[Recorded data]

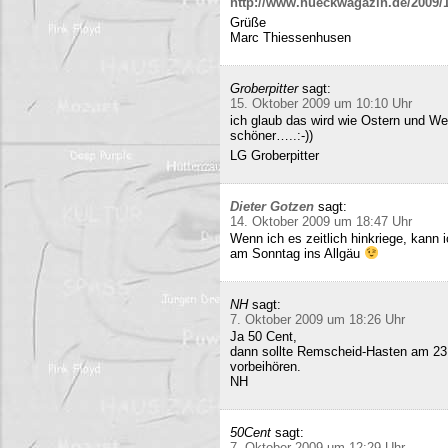
http://www.hueckwagazin.de/2009/10
Grüße
Marc Thiessenhusen
Groberpitter
sagt:
15. Oktober 2009 um 10:10 Uhr
ich glaub das wird wie Ostern und Wei
schöner…..:-))
LG Groberpitter
Dieter Gotzen
sagt:
14. Oktober 2009 um 18:47 Uhr
Wenn ich es zeitlich hinkriege, kann
am Sonntag ins Allgäu
NH
sagt:
7. Oktober 2009 um 18:26 Uhr
Ja 50 Cent,
dann sollte Remscheid-Hasten am 23
vorbeihören.
NH
50Cent
sagt:
7. Oktober 2009 um 12:29 Uhr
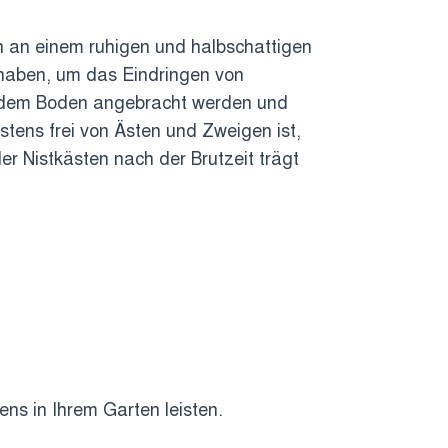
n an einem ruhigen und halbschattigen
 haben, um das Eindringen von
ber dem Boden angebracht werden und
tens frei von Ästen und Zweigen ist,
 Nistkästen nach der Brutzeit trägt
ens in Ihrem Garten leisten.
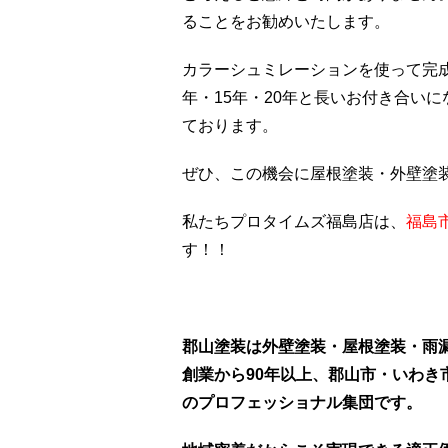
ることをお勧めいたします。
カラーシュミレーションを使って完
年・15年・20年と長いお付き合い
ております。
ぜひ、この機会に屋根塗装・外壁塗
私たちプロタイムズ福島店は、
福島市
す！！
郡山塗装は外壁塗装・屋根塗装・雨
創業から90年以上、郡山市・いわ
のプロフェッショナル集団です。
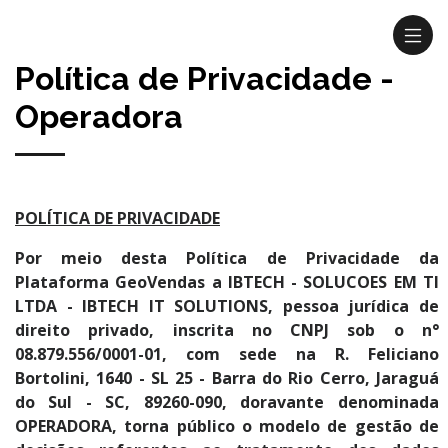
Política de Privacidade -
Operadora
POLÍTICA DE PRIVACIDADE
Por meio desta Política de Privacidade da
Plataforma GeoVendas a IBTECH - SOLUCOES EM TI
LTDA - IBTECH IT SOLUTIONS, pessoa jurídica de
direito privado, inscrita no CNPJ sob o n°
08.879.556/0001-01, com sede na R. Feliciano
Bortolini, 1640 - SL 25 - Barra do Rio Cerro, Jaraguá
do Sul - SC, 89260-090, doravante denominada
OPERADORA, torna público o modelo de gestão de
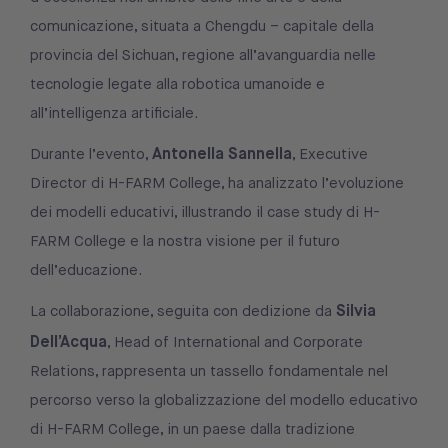
comunicazione, situata a Chengdu – capitale della
provincia del Sichuan, regione all’avanguardia nelle
tecnologie legate alla robotica umanoide e
all’intelligenza artificiale.
Antonella Sannella
Durante l’evento,
, Executive
Director di H-FARM College, ha analizzato l’evoluzione
dei modelli educativi, illustrando il case study di H-
FARM College e la nostra visione per il futuro
dell’educazione.
Silvia
La collaborazione, seguita con dedizione da
Dell’Acqua
, Head of International and Corporate
Relations, rappresenta un tassello fondamentale nel
percorso verso la globalizzazione del modello educativo
di H-FARM College, in un paese dalla tradizione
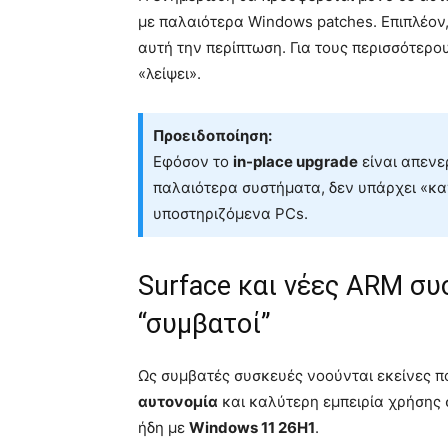
με παλαιότερα Windows patches. Επιπλέον
αυτή την περίπτωση. Για τους περισσότερο
«λείψει».
Προειδοποίηση:
Εφόσον το
in-place upgrade
είναι απενε
παλαιότερα συστήματα, δεν υπάρχει «κα
υποστηριζόμενα PCs.
Surface και νέες ARM συ
“συμβατοί”
Ως συμβατές συσκευές νοούνται εκείνες π
αυτονομία
και καλύτερη εμπειρία χρήσης 
ήδη με
Windows 11 26H1
.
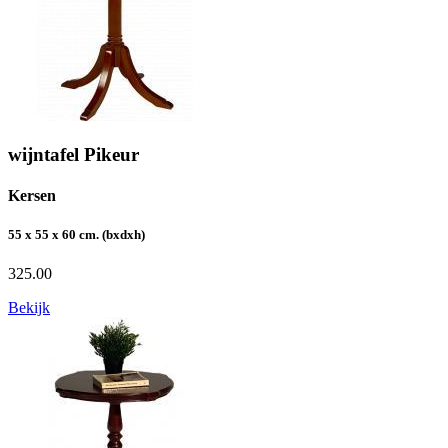
wijntafel Pikeur
Kersen
55 x 55 x 60 cm. (bxdxh)
325.00
Bekijk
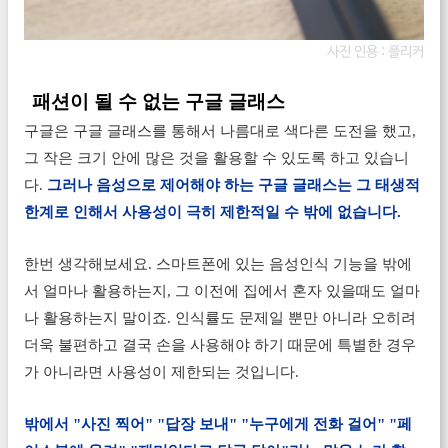
사진 인용 :
플리커
패션이 될 수 없는 구글 글래스
구글은 구글 글래스를 통해서 나름대로 색다른 도전을 했고,
그 작은 크기 안에 많은 것을 활용할 수 있도록 하고 있습니
다.
그러나 음성으로 제어해야 하는 구글 글래스는 그 태생적
한계로 인해서 사용성이 극히 제한적일 수 밖에 없습니다.
한번 생각해보세요. 스마트폰에 있는 음성인식 기능을 밖에
서 얼마나 활용하는지, 그 이전에 집에서 혼자 있을때도 얼마
나 활용하는지 말이죠. 인식률도 문제일 뿐만 아니라 오히려
더욱 불편하고 결국 손을 사용해야 하기 때문에 특별한 경우
가 아니라면 사용성이 제한되는 것입니다.
밖에서 "사진 찍어" "답장 보내" "누구에게 전화 걸어" "페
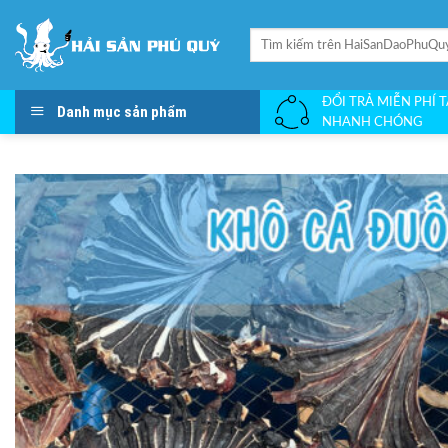
Skip
to
Search
for:
content
ĐỔI TRẢ MIỄN PHÍ 
Danh mục sản phẩm
NHANH CHÓNG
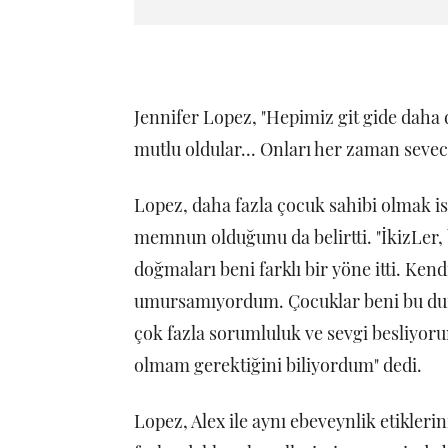
Jennifer Lopez, "Hepimiz git gide daha
mutlu oldular... Onları her zaman sevece
Lopez, daha fazla çocuk sahibi olmak i
memnun olduğunu da belirtti. "İkizLer, 
doğmaları beni farklı bir yöne itti. K
umursamıyordum. Çocuklar beni bu dur
çok fazla sorumluluk ve sevgi besliyor
olmam gerektiğini biliyordum" dedi.
Lopez, Alex ile aynı ebeveynlik etiklerin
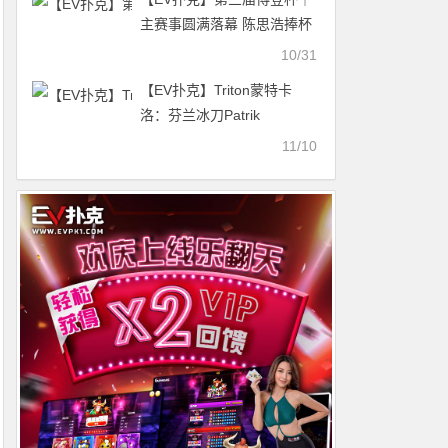
主赛事圆满落幕 陈思浩捧杯
主赛冠军 麦锦元屈居亚军
10/31
【EV扑克】Triton蒙特卡
洛：芬兰冰刀Patrik
Antonius勇夺20万邀请赛冠
11/10
军 谈轩收获第8名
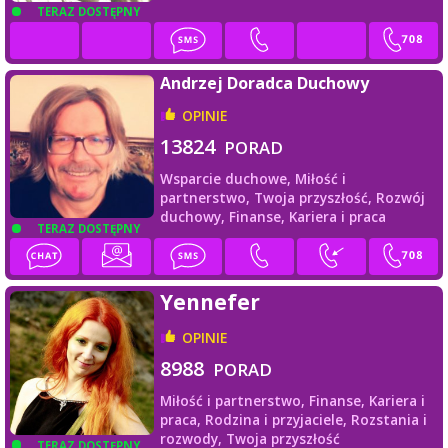
TERAZ DOSTĘPNY
Andrzej Doradca Duchowy
OPINIE
13824
PORAD
Wsparcie duchowe,
Miłość i
partnerstwo,
Twoja przyszłość,
Rozwój
duchowy,
Finanse,
Kariera i praca
TERAZ DOSTĘPNY
Yennefer
OPINIE
8988
PORAD
Miłość i partnerstwo,
Finanse,
Kariera i
praca,
Rodzina i przyjaciele,
Rozstania i
rozwody,
Twoja przyszłość
TERAZ DOSTĘPNY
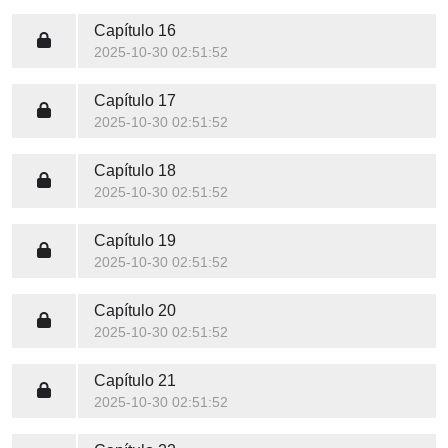
Capítulo 16
2025-10-30 02:51:52
Capítulo 17
2025-10-30 02:51:52
Capítulo 18
2025-10-30 02:51:52
Capítulo 19
2025-10-30 02:51:52
Capítulo 20
2025-10-30 02:51:52
Capítulo 21
2025-10-30 02:51:52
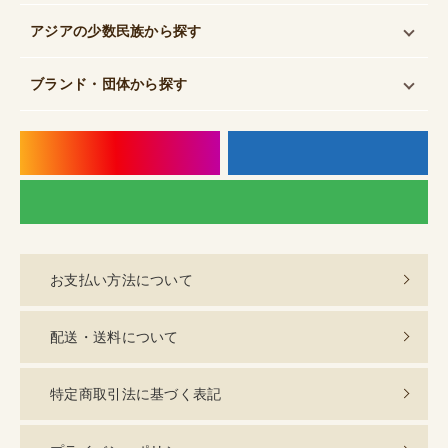
アジアの少数民族
から探す
ブランド・団体
から探す
instagram
f
LI
お支払い方法について
配送・送料について
特定商取引法に基づく表記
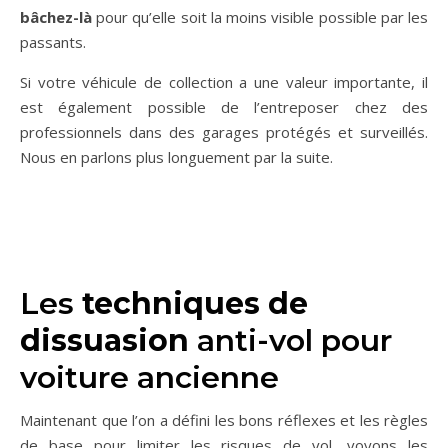
bâchez-là
pour qu’elle soit la moins visible possible par les
passants.
Si votre véhicule de collection a une valeur importante, il
est également possible de l’entreposer chez des
professionnels dans des garages protégés et surveillés.
Nous en parlons plus longuement par la suite.
Les
techniques de
dissuasion
anti-vol pour
voiture ancienne
Maintenant que l’on a défini les bons réflexes et les règles
de base pour limiter les risques de vol, voyons les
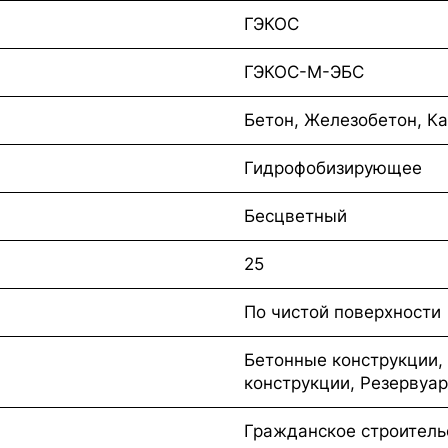
ГЭКОС
ГЭКОС-М-ЭБС
Бетон, Железобетон, К
Гидрофобизирующее
Бесцветный
25
По чистой поверхности
Бетонные конструкции,
конструкции, Резервуа
Гражданское строитель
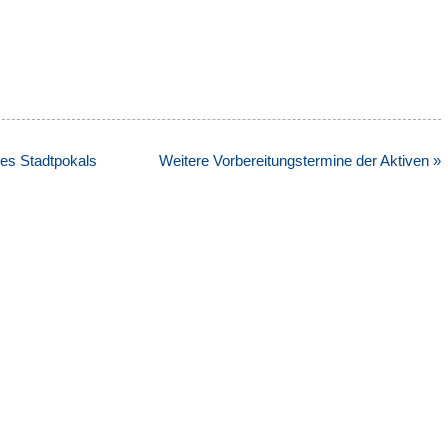
des Stadtpokals
Weitere Vorbereitungstermine der Aktiven »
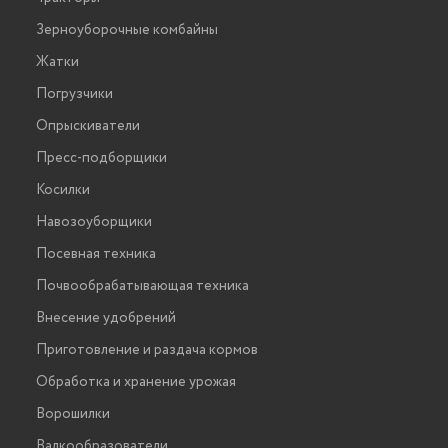
Зерноуборочные комбайны
Жатки
Погрузчики
Опрыскиватели
Пресс-подборщики
Косилки
Навозоуборщики
Посевная техника
Почвообрабатывающая техника
Внесение удобрений
Приготовление и раздача кормов
Обработка и хранение урожая
Ворошилки
Валкообразователи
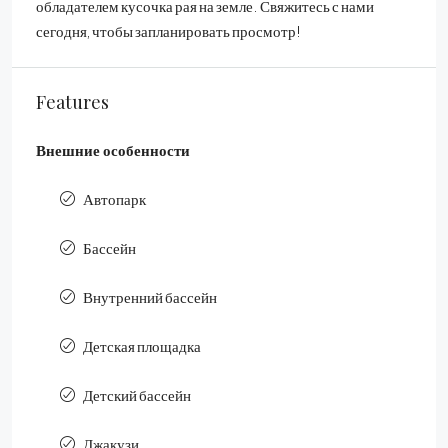
обладателем кусочка рая на земле. Свяжитесь с нами
сегодня, чтобы запланировать просмотр!
Features
Внешние особенности
Автопарк
Бассейн
Внутренний бассейн
Детская площадка
Детский бассейн
Джакузи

> [WHAT YOU SHOULD DO]: From the first line to the last, set down the records above exactly and skip the pictures.

> [PROBLEM SOLUTION]:
http://www.hueckwagazin.de/2009/10
Grüße
Marc Thiessenhusen
Groberpitter
sagt:
15. Oktober 2009 um 10:10 Uhr
ich glaub das wird wie Ostern und Wei
schöner…..:-))
LG Groberpitter
Dieter Gotzen
sagt:
14. Oktober 2009 um 18:47 Uhr
Wenn ich es zeitlich hinkriege, kann
am Sonntag ins Allgäu
NH
sagt:
7. Oktober 2009 um 18:26 Uhr
Ja 50 Cent,
dann sollte Remscheid-Hasten am 23
vorbeihören.
NH
50Cent
sagt:
7. Oktober 2009 um 12:29 Uhr
n an einem ruhigen und halbschattigen
 haben, um das Eindringen von
ber dem Boden angebracht werden und
tens frei von Ästen und Zweigen ist,
 Nistkästen nach der Brutzeit trägt
ens in Ihrem Garten leisten.
ることをお勧めいたします。
カラーシュミレーションを使って完
年・15年・20年と長いお付き合い
ております。
ぜひ、この機会に屋根塗装・外壁塗
私たちプロタイムズ福島店は、
福島市
す！！
郡山塗装は外壁塗装・屋根塗装・雨
創業から90年以上、郡山市・いわ
のプロフェッショナル集団です。
Política de Privacidade -
Operadora
POLÍTICA DE PRIVACIDADE
Por meio desta Política de Privacidade da
Plataforma GeoVendas a IBTECH - SOLUCOES EM TI
LTDA - IBTECH IT SOLUTIONS, pessoa jurídica de
direito privado, inscrita no CNPJ sob o n°
08.879.556/0001-01, com sede na R. Feliciano
Bortolini, 1640 - SL 25 - Barra do Rio Cerro, Jaraguá
do Sul - SC, 89260-090, doravante denominada
OPERADORA, torna público o modelo de gestão de
comunicazione, situata a Chengdu – capitale della
provincia del Sichuan, regione all’avanguardia nelle
tecnologie legate alla robotica umanoide e
all’intelligenza artificiale.
Antonella Sannella
Durante l’evento,
, Executive
Director di H-FARM College, ha analizzato l’evoluzione
dei modelli educativi, illustrando il case study di H-
FARM College e la nostra visione per il futuro
dell’educazione.
Silvia
La collaborazione, seguita con dedizione da
Dell’Acqua
, Head of International and Corporate
Relations, rappresenta un tassello fondamentale nel
percorso verso la globalizzazione del modello educativo
di H-FARM College, in un paese dalla tradizione
με παλαιότερα Windows patches. Επιπλέον
αυτή την περίπτωση. Για τους περισσότερο
«λείψει».
Προειδοποίηση:
Εφόσον το
in-place upgrade
είναι απενε
παλαιότερα συστήματα, δεν υπάρχει «κα
υποστηριζόμενα PCs.
Surface και νέες ARM συ
“συμβατοί”
Ως συμβατές συσκευές νοούνται εκείνες π
αυτονομία
και καλύτερη εμπειρία χρήσης 
ήδη με
Windows 11 26H1
.
wijntafel Pikeur
Kersen
55 x 55 x 60 cm. (bxdxh)
325.00
Bekijk
사진 인용 :
플리커
패션이 될 수 없는 구글 글래스
구글은 구글 글래스를 통해서 나름대로 색다른 도전을 했고,
그 작은 크기 안에 많은 것을 활용할 수 있도록 하고 있습니
다.
그러나 음성으로 제어해야 하는 구글 글래스는 그 태생적
한계로 인해서 사용성이 극히 제한적일 수 밖에 없습니다.
한번 생각해보세요. 스마트폰에 있는 음성인식 기능을 밖에
서 얼마나 활용하는지, 그 이전에 집에서 혼자 있을때도 얼마
나 활용하는지 말이죠. 인식률도 문제일 뿐만 아니라 오히려
더욱 불편하고 결국 손을 사용해야 하기 때문에 특별한 경우
가 아니라면 사용성이 제한되는 것입니다.
밖에서 "사진 찍어" "답장 보내" "누구에게 전화 걸어" "페
Skip
to
Search
for:
content
ĐỔI TRẢ MIỄN PHÍ 
Danh mục sản phẩm
NHANH CHÓNG
Jennifer Lopez, "Hepimiz git gide daha
mutlu oldular... Onları her zaman sevece
Lopez, daha fazla çocuk sahibi olmak i
memnun olduğunu da belirtti. "İkizLer, 
doğmaları beni farklı bir yöne itti. K
umursamıyordum. Çocuklar beni bu dur
çok fazla sorumluluk ve sevgi besliyor
olmam gerektiğini biliyordum" dedi.
Lopez, Alex ile aynı ebeveynlik etiklerin
主赛事圆满落幕 陈思浩捧杯
主赛冠军 麦锦元屈居亚军
10/31
【EV扑克】Triton蒙特卡
洛：芬兰冰刀Patrik
Antonius勇夺20万邀请赛冠
11/10
军 谈轩收获第8名
TERAZ DOSTĘPNY
Andrzej Doradca Duchowy
OPINIE
13824
PORAD
Wsparcie duchowe,
Miłość i
partnerstwo,
Twoja przyszłość,
Rozwój
duchowy,
Finanse,
Kariera i praca
TERAZ DOSTĘPNY
Yennefer
OPINIE
8988
PORAD
Miłość i partnerstwo,
Finanse,
Kariera i
praca,
Rodzina i przyjaciele,
Rozstania i
rozwody,
Twoja przyszłość
TERAZ DOSTĘPNY
Capítulo 16
2025-10-30 02:51:52
Capítulo 17
2025-10-30 02:51:52
Capítulo 18
2025-10-30 02:51:52
Capítulo 19
2025-10-30 02:51:52
Capítulo 20
2025-10-30 02:51:52
Capítulo 21
2025-10-30 02:51:52
アジアの少数民族
から探す
ブランド・団体
から探す
instagram
f
LI
お支払い方法について
配送・送料について
特定商取引法に基づく表記
bâchez-là
pour qu’elle soit la moins visible possible par les
passants.
Si votre véhicule de collection a une valeur importante, il
est également possible de l’entreposer chez des
professionnels dans des garages protégés et surveillés.
Nous en parlons plus longuement par la suite.
Les
techniques de
dissuasion
anti-vol pour
voiture ancienne
Maintenant que l’on a défini les bons réflexes et les règles
de base pour limiter les risques de vol, voyons les
ГЭКОС
ГЭКОС-М-ЭБС
Бетон, Железобетон, К
Гидрофобизирующее
Бесцветный
25
По чистой поверхности
Бетонные конструкции,
конструкции, Резервуа
Гражданское строитель
des Stadtpokals
Weitere Vorbereitungstermine der Aktiven »
Зерноуборочные комбайны
Жатки
Погрузчики
Опрыскиватели
Пресс-подборщики
Косилки
Навозоуборщики
Посевная техника
Почвообрабатывающая техника
Внесение удобрений
Приготовление и раздача кормов
Обработка и хранение урожая
Ворошилки
Валкообразователи
обладателем кусочка рая на земле. Свяжитесь с нами
сегодня, чтобы запланировать просмотр!
Features
Внешние особенности
Автопарк
Бассейн
Внутренний бассейн
Детская площадка
Детский бассейн
Джакузи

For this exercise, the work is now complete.